The Stars and Stripes will fly over Tokyo,
Fly over Tokyo, fly over Tokyo,
The Stars and Stripes will fly over Tokyo,
When the 991st gets there. . . .

One morning my dad showed me a newspaper with red headlines that said a huge bomb had been dropped on Hiroshima, Japan. Three days later another bomb was dropped on Nagasaki, and Japan surrendered. The bombs were so big that the boys of the 991st wouldn’t have to go to Tokyo after all.

HYSTERIA:

By the mid-1960s, the height of the Cold War, the U.S. had stockpiled around 32,000 nuclear warheads, as well as mountains of radioactive garbage from the production of plutonium for these weapons. Just one kilogram, or 2.2 pounds, of plutonium required around a thousand tons of uranium ore. Generated from uranium bombarded by neutrons in a nuclear reactor, the plutonium was later separated from the uranium in hellish baths of acids and solvents still awaiting disposal.

A long deferred cleanup is now under way at 114 of the America’s nuclear facilities, which encompass an acreage equivalent to Rhode Island and Delaware combined.
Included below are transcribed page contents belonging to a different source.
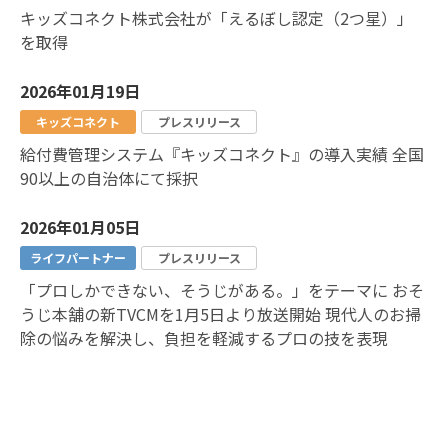
キッズコネクト株式会社が「えるぼし認定（2つ星）」
を取得
2026年01月19日
キッズコネクト
プレスリリース
給付費管理システム『キッズコネクト』の導入実績 全国
90以上の自治体にて採択
2026年01月05日
ライフパートナー
プレスリリース
「プロしかできない、そうじがある。」をテーマに おそ
うじ本舗の新TVCMを1月5日より放送開始 現代人のお掃
除の悩みを解決し、負担を軽減するプロの技を表現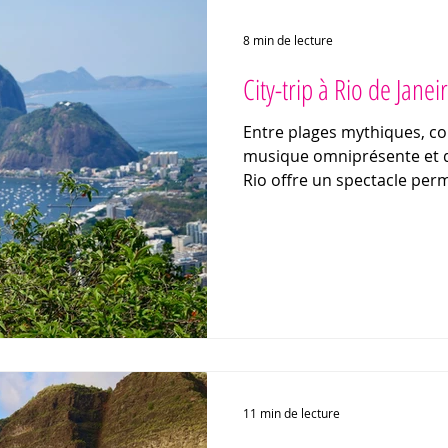
8 min de lecture
City-trip à Rio de Janei
Entre plages mythiques, co
musique omniprésente et do
Rio offre un spectacle perm
marqué, c’est ce contraste 
ville : ici, les montagnes pl
forêt s’invite en plein cœur
11 min de lecture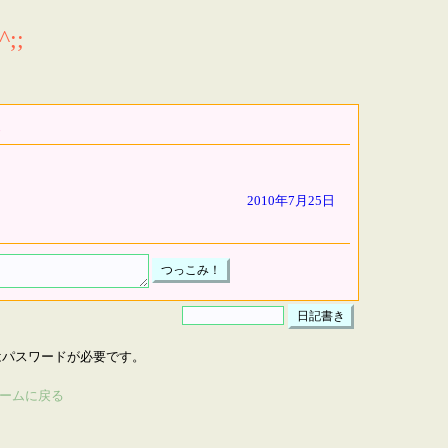
;;
2010年7月25日
はパスワードが必要です。
ームに戻る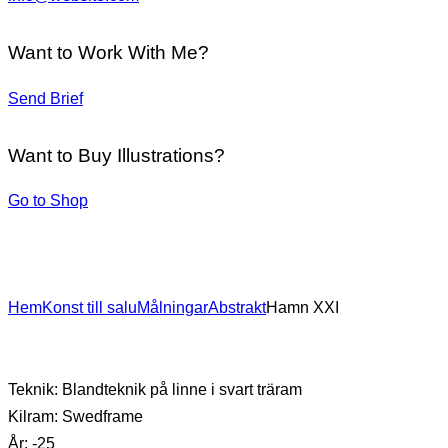
Want to Work With Me?
Send Brief
Want to Buy Illustrations?
Go to Shop
Hem
Konst till salu
Målningar
Abstrakt
Hamn XXI
Teknik: Blandteknik på linne i svart träram
Kilram: Swedframe
År: -25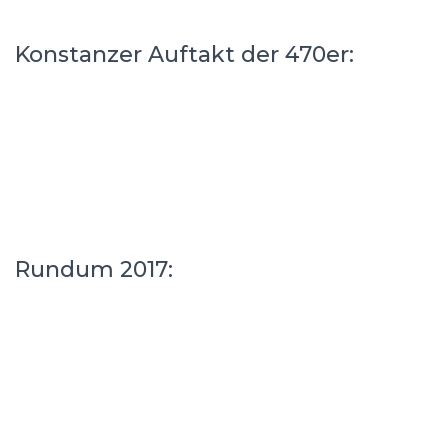
Konstanzer Auftakt der 470er:
Rundum 2017: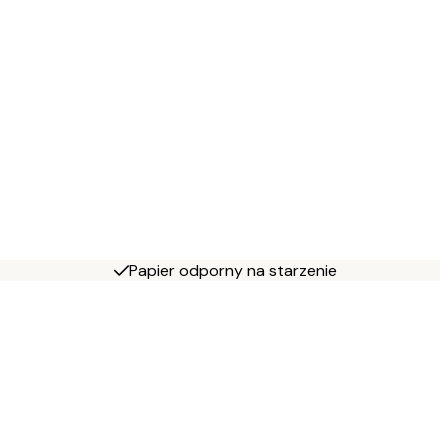
Papier odporny na starzenie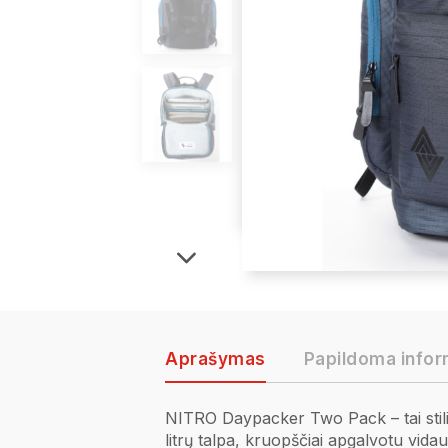
Aprašymas
Papildoma infor
NITRO Daypacker Two Pack – tai stilin
litrų talpa, kruopščiai apgalvotu vid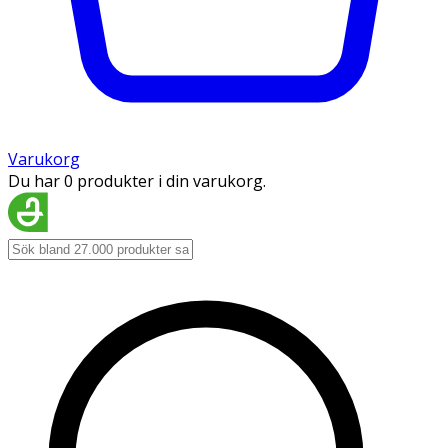
Varukorg
Du har 0 produkter i din varukorg.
Many smaller sites, the easy ones, have been cleansed, but the big challenges remain. What’s to be done with 52,000 tons (47,000 metric tons) of dangerously radioactive spent fuel from commercial and defense nuclear reactors? With 91 million gallons (345 million liters) of high-level waste left over from plutonium processing, scores of tons of plutonium, more than half a million tons of depleted uranium, millions of cubic feet of contaminated tools, metal scraps, clothing, oils, solvents, and other waste? And with some 265 million tons (240 million metric tons) of tailings from milling uranium ore less than half stabilized littering landscapes?

HOW MUCH WASTE?

For an idea of scale: Load those tailings into railroad hopper cars, then pour the 91 million gallons of waste into tank cars, and you would have a mythical train that would reach around the equator and then some.

GOVERNMENT's PLANS:

In a decade, real trains and trucks carrying high-level waste may head to Yucca Mountain, Nevada, the government's choice and a controversial one, for a permanent repository. In addition to storing the waste, contaminated soil and groundwater must be treated and stabilized, nuclear reactors decommissioned, buildings demolished, some buried waste exhumed, sorted, and buried again because it wasn't buried right in the first place. The bill for all this will be staggering-perhaps 400 billion dollars over 75 years.